Claro que a questão aqui não era a privacidade exposta. Divido com esses destinatários e destinatárias uma intimidade tão grande que torna isso irrelevante. Mas que foi estranho ver um item tão prosaico quanto um cartão postal ganhar uma dimensão infinita no mundo digital, isso foi. Foi também um renascimento.

Quando comecei a viajar nos anos 80, os postais ainda eram bastante comuns. Naquele tempo, passávamos horas escolhendo a imagem "perfeita" para mandar especificamente para alguém, e o valor dos selos era um item do orçamento da viagem.

Eu sabia a sensação especial que provocava a chegada de uma lembrança dessas numa caixa de correio –não virtual, mas real. Nos reencontros após a chegada, eles eram assunto e depois iam parar numa caixa de recordações.

Cartões-postais enviados por Zeca Camargo a amigos - Arquivo pessoal


Ao longo das décadas, a tradição parecia morrer: primeiro o e-mail e depois o WhatsApp substituíram com louvor (e rapidez!) as postagens físicas. Mas eu, teimosamente, sempre insistia em mandar os cartões, para dar um respiro no meio do mar de contas e malas diretas que se foram tornando quase as únicas entregas dos correios.

Ouvi amigos e amigas, durante o grande hiato da pandemia, lamentarem que estavam com saudades deles. Por isso, foi com gosto que retomei agora essa atividade.
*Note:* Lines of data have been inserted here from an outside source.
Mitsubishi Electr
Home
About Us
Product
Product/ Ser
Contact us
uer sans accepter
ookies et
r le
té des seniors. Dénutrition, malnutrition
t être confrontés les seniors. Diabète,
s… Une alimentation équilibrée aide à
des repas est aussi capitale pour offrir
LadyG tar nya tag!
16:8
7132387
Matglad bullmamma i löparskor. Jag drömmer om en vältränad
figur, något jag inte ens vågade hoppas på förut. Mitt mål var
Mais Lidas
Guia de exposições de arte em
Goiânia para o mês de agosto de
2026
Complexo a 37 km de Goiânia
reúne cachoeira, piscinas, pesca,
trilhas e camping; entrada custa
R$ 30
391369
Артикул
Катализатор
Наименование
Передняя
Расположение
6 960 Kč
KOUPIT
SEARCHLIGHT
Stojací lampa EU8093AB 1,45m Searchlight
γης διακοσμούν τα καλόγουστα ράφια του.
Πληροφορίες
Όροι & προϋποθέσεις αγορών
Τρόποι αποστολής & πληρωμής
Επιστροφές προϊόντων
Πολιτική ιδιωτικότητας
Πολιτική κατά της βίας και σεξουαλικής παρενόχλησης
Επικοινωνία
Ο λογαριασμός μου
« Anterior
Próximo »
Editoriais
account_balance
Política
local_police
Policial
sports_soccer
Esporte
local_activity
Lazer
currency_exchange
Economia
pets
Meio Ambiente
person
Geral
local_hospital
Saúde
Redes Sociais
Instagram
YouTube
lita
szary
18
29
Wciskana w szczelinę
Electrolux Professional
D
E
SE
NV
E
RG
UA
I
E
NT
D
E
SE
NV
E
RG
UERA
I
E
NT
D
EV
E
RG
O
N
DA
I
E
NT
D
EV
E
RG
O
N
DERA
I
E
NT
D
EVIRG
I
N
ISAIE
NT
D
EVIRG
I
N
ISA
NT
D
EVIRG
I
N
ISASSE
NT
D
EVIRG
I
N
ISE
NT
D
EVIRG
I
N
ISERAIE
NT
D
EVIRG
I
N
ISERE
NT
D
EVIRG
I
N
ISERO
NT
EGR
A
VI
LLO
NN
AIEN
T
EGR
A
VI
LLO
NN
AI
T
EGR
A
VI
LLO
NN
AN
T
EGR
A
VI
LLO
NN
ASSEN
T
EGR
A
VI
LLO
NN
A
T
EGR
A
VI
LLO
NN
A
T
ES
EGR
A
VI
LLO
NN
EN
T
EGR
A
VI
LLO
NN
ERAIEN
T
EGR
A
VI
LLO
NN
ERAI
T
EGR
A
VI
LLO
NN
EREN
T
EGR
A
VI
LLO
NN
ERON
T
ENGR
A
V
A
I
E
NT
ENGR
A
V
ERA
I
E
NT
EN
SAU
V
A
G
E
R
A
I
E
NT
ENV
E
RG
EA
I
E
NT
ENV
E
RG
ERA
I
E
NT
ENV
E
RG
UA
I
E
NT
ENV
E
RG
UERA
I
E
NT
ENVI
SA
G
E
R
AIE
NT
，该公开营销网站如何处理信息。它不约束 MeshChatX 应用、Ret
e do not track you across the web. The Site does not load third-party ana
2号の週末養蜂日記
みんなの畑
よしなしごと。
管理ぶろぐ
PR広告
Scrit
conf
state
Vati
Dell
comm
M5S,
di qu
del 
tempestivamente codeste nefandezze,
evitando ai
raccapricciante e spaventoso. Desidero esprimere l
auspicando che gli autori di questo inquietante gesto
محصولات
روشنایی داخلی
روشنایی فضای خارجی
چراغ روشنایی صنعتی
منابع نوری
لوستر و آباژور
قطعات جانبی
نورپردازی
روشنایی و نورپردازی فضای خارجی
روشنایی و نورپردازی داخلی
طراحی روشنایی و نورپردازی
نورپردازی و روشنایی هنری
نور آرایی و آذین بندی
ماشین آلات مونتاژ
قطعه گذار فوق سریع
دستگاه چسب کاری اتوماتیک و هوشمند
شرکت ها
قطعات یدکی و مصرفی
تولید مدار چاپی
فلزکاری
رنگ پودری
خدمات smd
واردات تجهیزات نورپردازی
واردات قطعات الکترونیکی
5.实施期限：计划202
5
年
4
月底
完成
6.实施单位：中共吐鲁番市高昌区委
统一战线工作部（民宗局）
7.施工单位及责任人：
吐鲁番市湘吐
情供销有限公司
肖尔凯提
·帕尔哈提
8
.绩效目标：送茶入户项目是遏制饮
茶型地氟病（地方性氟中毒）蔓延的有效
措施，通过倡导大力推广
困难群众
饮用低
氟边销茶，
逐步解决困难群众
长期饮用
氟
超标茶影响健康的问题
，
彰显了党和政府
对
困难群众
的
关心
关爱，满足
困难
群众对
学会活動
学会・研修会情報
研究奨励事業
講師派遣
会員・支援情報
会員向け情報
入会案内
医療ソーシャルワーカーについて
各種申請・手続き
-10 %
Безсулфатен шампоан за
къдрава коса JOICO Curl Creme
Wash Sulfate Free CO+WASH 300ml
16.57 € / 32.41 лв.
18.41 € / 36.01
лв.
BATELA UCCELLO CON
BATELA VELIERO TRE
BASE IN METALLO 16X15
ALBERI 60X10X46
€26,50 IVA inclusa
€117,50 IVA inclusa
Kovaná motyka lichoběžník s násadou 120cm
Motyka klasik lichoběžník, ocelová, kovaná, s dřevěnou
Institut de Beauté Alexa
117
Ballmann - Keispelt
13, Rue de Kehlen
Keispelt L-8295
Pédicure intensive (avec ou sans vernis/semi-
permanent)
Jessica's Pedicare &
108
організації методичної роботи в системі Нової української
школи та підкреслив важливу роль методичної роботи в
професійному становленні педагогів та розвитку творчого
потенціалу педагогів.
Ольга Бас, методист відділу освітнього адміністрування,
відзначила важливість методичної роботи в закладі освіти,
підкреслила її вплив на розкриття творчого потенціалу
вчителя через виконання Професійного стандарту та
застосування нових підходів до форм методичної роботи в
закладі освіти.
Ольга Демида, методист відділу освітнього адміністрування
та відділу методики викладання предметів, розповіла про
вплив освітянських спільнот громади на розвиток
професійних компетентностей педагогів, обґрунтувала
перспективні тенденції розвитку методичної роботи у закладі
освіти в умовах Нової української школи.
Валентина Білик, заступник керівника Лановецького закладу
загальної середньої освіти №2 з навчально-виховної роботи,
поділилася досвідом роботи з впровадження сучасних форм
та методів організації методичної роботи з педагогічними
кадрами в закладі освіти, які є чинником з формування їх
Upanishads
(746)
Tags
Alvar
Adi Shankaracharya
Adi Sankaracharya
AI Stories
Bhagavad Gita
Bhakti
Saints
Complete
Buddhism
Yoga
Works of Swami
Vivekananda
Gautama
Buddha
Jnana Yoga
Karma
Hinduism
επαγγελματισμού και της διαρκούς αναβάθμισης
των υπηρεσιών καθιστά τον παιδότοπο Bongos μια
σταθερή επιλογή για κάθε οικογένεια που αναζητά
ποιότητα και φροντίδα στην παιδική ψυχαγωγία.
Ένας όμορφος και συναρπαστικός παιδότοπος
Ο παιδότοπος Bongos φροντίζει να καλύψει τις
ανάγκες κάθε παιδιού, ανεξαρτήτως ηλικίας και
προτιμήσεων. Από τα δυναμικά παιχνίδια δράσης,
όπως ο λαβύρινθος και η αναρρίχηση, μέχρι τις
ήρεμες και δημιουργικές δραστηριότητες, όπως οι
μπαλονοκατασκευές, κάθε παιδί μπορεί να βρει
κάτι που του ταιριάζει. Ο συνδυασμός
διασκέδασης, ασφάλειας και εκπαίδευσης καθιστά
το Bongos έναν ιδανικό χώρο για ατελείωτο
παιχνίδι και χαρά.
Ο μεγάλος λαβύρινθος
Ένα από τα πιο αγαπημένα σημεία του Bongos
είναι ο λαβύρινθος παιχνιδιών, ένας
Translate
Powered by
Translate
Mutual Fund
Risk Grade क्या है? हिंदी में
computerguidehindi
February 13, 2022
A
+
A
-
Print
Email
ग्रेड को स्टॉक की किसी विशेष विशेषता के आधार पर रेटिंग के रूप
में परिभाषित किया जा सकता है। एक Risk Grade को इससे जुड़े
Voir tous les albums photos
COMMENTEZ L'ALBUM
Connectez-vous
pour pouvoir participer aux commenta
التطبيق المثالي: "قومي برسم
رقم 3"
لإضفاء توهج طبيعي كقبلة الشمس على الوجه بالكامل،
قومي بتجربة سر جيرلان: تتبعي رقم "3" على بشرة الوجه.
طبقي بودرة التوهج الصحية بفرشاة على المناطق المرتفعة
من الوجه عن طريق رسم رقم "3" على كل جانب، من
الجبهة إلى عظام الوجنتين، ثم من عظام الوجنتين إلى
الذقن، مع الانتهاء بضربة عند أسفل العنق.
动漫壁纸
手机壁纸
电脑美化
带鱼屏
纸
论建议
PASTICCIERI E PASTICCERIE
Escrevi alguns no pátio de um mosteiro cristão ortodoxo do século 10. Outros de uma cidade medieval, hoje cenário de séries de sucesso. E mais alguns olhando hipopótamos pegando os últimos raios de sol nas costas antes de a noite chegar.

E, em cada um deles projetei, talvez com um romantismo exagerado, a alegria no rosto dos recipientes ao ter aquele pedaço de papel em mãos. Para tudo acabar num punhado de likes...

O que me deixou muito feliz! Os amigos que agora os postam, ou ainda, repostam, parecem fechar um ciclo moderno desse ritual, transformando, como a internet faz tão bem, um gesto pequeno numa enorme vitrine de carinho e conexão.

Que são exatamente as duas coisas que devem estar no seu coração quando você pega uma caneta para escrever: "Saudações de...".